Apache Submarine 0.8.0
Apache Submarine 0.8.0 is an open-source platform for end-to-end Machine Learning (ML) (ML platform) that provides unified training, model management, and serving on Kubernetes-based and Hadoop/YARN-based infrastructure.
- Unified ML workbench for authoring, running, and managing ML experiments (ML platform).
- Support for distributed training workloads on Kubernetes and YARN clusters (ML training orchestration).
- Model tracking and lifecycle management through experiment, metric, and artifact management (ML model management).
- Notebook, job, and environment management integrated with containerized runtimes (developer productivity tooling).
- Representational State Transfer (REST) APIs, web console, and integration hooks for embedding Submarine into existing data and ML stacks (platform integration).
More About Apache Submarine 0.8.0
- Apache Submarine 0.8.0 is an open-source ML platform (ML platform) from The Apache Software Foundation designed to support end-to-end workflows, from data scientists developing models to operators deploying and managing them on shared compute infrastructure. It focuses on running ML workloads on Kubernetes and Hadoop/YARN clusters, giving organizations a single system to handle training, tracking, and serving across heterogeneous environments.
- The project targets the problem space of managing distributed ML experiments and production workloads (ML operations) in environments where cluster resources are shared across teams and applications. It provides abstractions for jobs, environments, and workspaces so users can define training or inference tasks without managing low-level container orchestration or YARN application details. This helps align ML workflows with established big data and container platforms already present in many enterprises.
- Core capabilities in Submarine 0.8.0 include job and experiment management (ML orchestration), notebook management (developer tooling), and environment management (runtime management). Users can submit ML jobs that describe resources, images, commands, and parameters, and Submarine maps these to Kubernetes or YARN workloads. The experiment and tracking components store metrics and artifacts associated with runs, while workspaces and environments manage code, dependencies, and container images.

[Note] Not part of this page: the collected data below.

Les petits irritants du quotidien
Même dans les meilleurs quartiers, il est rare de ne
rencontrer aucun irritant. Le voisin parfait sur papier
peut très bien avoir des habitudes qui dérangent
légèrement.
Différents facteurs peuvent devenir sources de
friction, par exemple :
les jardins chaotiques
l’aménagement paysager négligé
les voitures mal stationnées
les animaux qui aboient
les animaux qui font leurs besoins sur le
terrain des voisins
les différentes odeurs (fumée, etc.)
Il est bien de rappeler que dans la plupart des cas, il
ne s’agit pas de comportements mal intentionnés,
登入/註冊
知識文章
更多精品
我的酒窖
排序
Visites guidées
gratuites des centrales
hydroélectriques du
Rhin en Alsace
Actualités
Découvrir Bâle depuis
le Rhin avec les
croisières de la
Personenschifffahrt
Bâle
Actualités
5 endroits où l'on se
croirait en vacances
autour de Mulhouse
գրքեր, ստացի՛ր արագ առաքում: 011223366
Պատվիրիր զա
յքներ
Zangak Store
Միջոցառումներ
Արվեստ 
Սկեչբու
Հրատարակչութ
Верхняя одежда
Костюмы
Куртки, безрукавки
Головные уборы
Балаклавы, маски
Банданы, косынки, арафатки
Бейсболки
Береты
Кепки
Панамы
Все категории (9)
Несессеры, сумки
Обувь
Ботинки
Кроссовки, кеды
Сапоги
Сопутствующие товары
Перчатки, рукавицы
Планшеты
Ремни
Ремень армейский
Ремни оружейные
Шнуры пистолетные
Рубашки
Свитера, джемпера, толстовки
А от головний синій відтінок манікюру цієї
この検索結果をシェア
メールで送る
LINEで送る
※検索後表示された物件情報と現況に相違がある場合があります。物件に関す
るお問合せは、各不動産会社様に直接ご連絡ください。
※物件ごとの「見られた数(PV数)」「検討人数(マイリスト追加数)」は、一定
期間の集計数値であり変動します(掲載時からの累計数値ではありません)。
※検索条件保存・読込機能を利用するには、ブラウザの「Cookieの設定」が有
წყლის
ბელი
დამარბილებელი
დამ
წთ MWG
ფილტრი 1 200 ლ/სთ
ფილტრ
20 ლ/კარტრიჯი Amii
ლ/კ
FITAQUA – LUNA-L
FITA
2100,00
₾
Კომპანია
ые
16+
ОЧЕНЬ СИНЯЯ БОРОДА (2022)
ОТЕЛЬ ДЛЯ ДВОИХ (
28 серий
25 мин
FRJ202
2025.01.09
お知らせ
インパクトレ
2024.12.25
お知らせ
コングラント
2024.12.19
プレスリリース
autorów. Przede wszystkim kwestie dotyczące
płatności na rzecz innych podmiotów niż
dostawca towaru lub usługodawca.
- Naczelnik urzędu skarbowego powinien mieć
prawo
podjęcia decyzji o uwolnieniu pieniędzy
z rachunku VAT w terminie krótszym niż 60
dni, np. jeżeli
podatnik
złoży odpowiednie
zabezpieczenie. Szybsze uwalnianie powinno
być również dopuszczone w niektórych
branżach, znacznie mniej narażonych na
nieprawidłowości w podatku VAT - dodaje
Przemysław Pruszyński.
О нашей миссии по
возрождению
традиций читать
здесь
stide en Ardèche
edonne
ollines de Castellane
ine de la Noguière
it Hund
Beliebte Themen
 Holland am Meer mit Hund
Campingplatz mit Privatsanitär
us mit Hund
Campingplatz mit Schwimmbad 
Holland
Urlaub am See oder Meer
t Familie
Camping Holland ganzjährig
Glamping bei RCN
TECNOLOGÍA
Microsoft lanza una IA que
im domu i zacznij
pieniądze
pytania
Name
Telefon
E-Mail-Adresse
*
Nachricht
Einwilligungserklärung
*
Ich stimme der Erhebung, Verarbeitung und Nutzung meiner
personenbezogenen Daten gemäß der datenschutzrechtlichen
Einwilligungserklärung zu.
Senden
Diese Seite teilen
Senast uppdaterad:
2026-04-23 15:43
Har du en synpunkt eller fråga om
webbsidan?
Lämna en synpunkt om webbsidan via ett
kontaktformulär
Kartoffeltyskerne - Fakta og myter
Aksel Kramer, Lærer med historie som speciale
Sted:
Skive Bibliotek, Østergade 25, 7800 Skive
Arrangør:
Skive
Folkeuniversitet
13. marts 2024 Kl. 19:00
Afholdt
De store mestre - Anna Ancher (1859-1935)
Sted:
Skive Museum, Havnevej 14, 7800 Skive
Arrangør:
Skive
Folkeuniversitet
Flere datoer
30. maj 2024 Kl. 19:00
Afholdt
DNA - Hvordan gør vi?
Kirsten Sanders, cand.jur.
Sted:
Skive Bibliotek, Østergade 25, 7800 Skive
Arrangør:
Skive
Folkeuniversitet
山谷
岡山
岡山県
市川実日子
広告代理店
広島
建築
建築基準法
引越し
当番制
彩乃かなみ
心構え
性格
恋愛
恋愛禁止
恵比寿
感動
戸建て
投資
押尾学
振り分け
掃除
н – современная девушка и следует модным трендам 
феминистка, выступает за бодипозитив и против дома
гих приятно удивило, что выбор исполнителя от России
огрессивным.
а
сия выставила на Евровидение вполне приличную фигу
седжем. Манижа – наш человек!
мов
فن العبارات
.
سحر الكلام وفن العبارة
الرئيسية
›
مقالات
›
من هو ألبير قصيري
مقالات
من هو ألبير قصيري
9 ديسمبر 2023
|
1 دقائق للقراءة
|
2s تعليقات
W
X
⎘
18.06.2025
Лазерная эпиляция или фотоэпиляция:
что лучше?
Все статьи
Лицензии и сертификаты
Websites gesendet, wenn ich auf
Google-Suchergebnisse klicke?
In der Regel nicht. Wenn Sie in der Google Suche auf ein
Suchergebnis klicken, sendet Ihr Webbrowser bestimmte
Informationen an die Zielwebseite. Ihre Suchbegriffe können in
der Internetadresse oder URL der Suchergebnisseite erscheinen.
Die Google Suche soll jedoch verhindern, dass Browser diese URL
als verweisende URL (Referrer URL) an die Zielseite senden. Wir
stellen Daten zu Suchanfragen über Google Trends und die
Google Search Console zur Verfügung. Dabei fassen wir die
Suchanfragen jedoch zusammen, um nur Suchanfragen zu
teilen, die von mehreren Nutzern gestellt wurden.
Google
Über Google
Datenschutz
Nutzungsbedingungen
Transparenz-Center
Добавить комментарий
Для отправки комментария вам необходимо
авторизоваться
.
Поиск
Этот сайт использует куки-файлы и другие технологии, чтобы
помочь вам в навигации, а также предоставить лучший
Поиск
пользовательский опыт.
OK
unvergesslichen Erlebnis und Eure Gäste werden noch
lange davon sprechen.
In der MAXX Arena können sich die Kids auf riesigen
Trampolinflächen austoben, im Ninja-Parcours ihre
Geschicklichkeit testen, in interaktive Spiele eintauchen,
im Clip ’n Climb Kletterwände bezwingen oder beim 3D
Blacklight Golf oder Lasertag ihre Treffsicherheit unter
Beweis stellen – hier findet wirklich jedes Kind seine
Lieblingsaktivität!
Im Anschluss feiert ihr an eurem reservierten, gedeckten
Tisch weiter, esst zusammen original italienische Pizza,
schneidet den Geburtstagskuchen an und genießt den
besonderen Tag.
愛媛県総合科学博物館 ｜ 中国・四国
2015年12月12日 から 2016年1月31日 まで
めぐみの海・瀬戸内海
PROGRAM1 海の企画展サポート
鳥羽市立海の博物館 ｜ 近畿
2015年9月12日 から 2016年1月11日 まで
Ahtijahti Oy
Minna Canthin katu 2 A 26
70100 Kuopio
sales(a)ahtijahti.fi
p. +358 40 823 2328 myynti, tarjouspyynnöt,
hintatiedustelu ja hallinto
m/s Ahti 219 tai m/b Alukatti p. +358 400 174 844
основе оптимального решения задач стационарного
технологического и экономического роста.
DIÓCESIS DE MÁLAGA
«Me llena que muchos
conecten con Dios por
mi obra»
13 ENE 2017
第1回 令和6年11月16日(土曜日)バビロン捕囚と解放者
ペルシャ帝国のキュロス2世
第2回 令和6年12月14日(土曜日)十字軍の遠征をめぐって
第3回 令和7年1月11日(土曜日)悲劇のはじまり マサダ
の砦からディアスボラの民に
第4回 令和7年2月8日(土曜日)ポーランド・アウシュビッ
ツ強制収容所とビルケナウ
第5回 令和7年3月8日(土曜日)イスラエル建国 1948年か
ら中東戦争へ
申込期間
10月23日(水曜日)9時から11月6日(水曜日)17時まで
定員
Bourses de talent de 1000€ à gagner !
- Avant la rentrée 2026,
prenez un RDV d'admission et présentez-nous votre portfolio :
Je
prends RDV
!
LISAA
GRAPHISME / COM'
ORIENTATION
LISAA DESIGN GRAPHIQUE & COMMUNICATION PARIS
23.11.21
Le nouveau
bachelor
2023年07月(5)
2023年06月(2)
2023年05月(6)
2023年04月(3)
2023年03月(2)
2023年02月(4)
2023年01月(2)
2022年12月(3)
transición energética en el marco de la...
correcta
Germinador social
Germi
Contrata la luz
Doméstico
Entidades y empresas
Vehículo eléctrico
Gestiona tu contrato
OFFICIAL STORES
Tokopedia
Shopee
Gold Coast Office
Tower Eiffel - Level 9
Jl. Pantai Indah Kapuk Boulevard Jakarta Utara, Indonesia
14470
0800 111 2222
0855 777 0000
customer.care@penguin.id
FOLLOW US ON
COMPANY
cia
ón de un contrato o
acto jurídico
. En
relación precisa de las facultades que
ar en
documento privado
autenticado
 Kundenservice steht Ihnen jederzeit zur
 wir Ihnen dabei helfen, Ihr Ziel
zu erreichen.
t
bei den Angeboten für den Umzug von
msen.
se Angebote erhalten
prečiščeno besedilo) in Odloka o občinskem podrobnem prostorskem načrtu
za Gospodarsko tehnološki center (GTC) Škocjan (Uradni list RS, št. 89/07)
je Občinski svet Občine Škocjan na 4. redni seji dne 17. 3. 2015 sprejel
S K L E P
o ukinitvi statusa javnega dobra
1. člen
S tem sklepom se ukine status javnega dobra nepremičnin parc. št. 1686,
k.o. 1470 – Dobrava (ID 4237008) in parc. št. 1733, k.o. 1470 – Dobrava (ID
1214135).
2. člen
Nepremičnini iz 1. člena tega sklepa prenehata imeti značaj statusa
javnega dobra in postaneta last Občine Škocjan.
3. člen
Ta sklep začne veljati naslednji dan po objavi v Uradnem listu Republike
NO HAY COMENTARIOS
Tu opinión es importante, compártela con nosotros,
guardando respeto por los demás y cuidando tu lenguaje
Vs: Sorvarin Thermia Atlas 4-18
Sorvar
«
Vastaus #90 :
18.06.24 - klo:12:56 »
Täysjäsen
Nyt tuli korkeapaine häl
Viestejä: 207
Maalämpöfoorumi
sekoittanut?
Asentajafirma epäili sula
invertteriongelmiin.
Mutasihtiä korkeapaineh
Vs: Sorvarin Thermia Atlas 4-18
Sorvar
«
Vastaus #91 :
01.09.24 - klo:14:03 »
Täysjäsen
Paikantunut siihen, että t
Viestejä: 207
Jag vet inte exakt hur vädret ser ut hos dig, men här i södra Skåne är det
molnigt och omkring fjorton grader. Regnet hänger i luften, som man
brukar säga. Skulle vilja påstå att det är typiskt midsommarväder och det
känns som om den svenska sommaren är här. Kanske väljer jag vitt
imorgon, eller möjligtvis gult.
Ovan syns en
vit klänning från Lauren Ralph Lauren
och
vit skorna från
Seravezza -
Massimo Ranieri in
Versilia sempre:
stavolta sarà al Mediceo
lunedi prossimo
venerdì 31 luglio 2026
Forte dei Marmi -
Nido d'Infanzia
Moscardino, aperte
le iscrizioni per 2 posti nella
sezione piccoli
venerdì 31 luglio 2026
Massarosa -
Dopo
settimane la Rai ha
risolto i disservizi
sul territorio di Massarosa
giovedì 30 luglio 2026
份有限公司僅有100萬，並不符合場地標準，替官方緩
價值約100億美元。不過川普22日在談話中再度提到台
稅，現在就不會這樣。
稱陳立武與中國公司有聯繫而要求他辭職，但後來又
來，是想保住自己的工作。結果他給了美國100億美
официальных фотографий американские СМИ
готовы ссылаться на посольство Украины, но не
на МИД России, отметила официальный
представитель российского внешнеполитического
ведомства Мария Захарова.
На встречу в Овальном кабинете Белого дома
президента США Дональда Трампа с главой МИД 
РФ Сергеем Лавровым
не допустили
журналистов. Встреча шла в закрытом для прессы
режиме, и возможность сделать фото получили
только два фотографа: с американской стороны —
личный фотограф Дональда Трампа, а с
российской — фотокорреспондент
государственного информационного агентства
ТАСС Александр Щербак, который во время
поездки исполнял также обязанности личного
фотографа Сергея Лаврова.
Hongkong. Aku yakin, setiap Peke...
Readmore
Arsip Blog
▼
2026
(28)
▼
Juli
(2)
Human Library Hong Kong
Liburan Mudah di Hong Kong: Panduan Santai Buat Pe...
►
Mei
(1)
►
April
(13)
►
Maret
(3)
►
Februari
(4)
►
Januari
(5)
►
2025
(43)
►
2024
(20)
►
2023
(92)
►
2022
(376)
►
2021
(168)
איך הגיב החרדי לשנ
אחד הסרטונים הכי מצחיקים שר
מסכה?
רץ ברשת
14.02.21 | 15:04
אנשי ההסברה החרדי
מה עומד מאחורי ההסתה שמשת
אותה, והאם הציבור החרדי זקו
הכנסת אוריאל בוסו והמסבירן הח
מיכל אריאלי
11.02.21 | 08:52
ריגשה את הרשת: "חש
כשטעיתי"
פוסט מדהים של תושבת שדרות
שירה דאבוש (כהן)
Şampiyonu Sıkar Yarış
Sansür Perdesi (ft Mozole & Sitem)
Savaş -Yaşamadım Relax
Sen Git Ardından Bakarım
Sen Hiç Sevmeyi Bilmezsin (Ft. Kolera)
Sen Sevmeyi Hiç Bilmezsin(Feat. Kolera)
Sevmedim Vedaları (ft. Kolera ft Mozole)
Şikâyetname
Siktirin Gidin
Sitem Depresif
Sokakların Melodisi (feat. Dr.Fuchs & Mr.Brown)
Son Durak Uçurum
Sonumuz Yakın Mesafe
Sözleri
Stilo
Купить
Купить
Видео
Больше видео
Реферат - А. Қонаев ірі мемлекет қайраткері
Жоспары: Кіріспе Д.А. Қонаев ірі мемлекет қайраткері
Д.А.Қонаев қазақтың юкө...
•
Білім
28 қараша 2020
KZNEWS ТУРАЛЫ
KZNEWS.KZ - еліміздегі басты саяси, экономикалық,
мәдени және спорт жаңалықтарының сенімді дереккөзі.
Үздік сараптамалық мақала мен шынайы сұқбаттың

- The platform exposes a web console and REST APIs (API platform) that allow interaction with Submarine resources such as users, workspaces, experiments, models, and environments. Notebook integration (interactive computing) enables data scientists to launch and manage notebooks that run inside the same infrastructure as training jobs, using predefined or custom Docker images. This supports reproducible development and execution by aligning interactive analysis and batch training under one configuration model.
- From an architectural perspective, Apache Submarine operates as a control plane (cluster management) that connects to back-end resource managers like Kubernetes and Hadoop YARN. It leverages container images for runtime isolation (containerization) and can integrate with storage backends for model artifacts and logs. The design allows organizations to plug Submarine into existing big data clusters or Kubernetes-based environments, aligning ML workflows with existing scheduling, security, and monitoring practices.
- In enterprise and institutional environments, Submarine can be positioned as a shared ML platform (ML operations) for teams that use deep learning or other ML frameworks running on containerized infrastructure. It can support workloads that require Graphics Processing Unit (GPU) or Central Processing Unit (CPU) resources, batch or interactive patterns, and different frameworks, as long as they are packaged into suitable images. Its role in a directory taxonomy aligns with categories such as ML platforms, ML experiment tracking, distributed training orchestration, and Kubernetes/YARN-based ML infrastructure tooling.